Stored data entries
════════

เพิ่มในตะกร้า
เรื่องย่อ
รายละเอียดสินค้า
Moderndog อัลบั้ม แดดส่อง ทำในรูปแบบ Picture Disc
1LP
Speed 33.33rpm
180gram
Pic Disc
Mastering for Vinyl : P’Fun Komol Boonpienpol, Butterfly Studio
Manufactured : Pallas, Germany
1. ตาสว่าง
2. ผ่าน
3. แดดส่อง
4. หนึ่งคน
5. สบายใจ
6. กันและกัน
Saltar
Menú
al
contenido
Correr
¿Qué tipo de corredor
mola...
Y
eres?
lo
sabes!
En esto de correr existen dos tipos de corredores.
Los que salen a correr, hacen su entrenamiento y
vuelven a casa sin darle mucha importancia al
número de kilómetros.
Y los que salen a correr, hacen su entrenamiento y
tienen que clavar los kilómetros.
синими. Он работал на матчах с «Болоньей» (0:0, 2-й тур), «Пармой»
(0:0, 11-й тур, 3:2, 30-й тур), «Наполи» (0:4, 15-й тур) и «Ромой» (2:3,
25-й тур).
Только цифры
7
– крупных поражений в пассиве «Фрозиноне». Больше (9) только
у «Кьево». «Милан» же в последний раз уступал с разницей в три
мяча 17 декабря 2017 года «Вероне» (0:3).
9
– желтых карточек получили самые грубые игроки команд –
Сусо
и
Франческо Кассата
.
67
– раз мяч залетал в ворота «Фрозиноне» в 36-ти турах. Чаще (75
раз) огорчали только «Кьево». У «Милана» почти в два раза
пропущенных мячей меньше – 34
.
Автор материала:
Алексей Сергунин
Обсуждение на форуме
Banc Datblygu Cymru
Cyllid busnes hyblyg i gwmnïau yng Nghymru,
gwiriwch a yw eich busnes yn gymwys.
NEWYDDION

════════

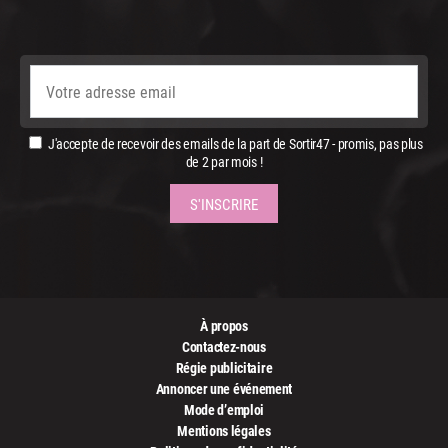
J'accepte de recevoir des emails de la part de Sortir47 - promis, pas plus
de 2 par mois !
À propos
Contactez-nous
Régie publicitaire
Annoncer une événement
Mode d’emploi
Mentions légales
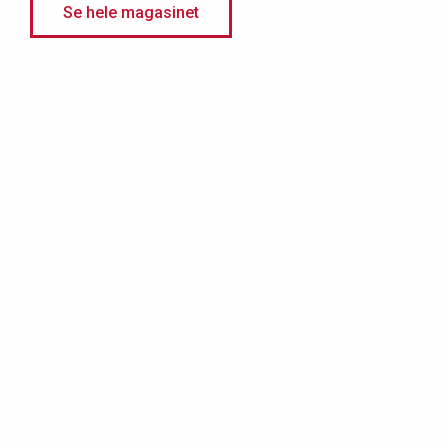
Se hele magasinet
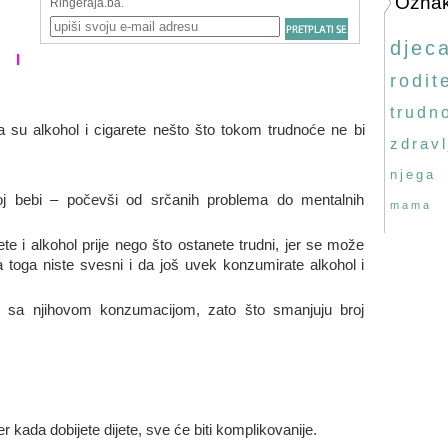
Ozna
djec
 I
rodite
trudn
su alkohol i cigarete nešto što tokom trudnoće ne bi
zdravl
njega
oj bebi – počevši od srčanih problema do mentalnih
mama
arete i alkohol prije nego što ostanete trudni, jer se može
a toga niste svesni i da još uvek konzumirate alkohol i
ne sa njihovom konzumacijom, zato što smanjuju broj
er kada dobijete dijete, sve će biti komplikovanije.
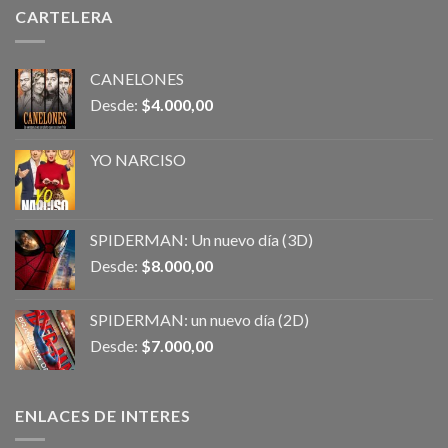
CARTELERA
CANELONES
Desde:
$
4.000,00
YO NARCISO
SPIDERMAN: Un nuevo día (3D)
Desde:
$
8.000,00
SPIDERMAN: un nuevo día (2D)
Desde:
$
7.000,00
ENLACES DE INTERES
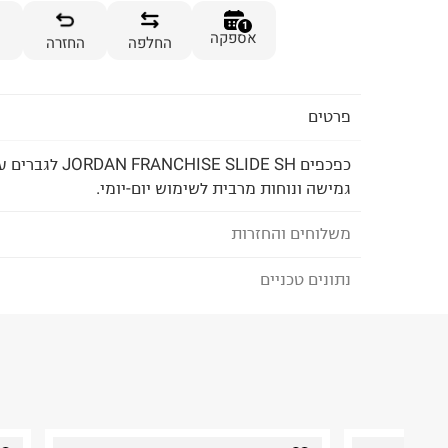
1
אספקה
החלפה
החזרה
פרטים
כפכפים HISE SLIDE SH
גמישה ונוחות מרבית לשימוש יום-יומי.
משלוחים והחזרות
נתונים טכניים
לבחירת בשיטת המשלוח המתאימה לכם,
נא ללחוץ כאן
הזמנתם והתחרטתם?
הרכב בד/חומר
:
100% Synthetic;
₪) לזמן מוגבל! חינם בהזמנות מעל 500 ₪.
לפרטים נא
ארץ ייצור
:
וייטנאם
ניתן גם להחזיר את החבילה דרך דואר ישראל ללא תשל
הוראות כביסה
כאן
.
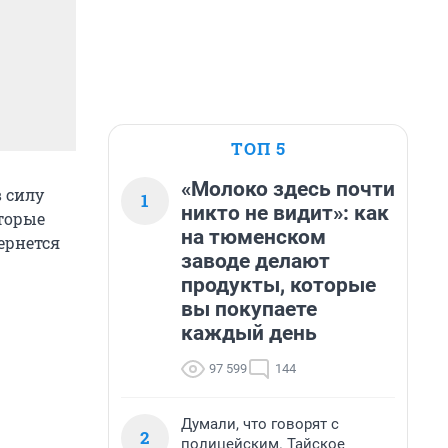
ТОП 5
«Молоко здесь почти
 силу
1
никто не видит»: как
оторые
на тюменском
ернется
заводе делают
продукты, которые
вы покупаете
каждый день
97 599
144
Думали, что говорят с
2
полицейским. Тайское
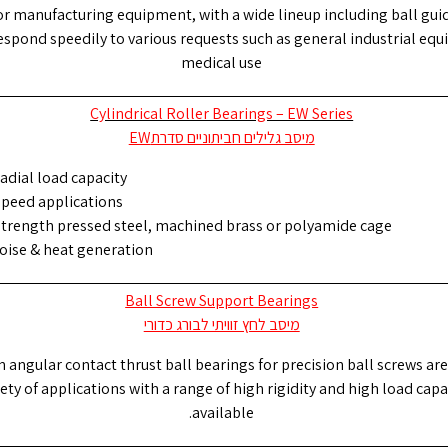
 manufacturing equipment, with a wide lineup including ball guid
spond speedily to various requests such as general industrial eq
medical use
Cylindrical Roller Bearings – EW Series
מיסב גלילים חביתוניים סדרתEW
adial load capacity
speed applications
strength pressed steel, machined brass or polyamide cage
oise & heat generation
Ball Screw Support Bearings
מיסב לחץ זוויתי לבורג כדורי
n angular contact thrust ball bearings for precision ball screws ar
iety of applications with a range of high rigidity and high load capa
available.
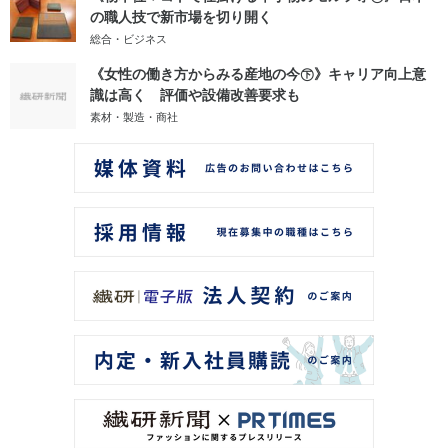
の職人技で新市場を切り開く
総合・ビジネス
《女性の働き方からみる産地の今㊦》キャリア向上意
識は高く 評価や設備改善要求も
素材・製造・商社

════════

**Required action:** The result is a copy of every line above where the word "почти" shows up.

**Answer to the exercise:**
раз) огорчали только «Кьево». У «Милана» почти в два раза
«Молоко здесь почти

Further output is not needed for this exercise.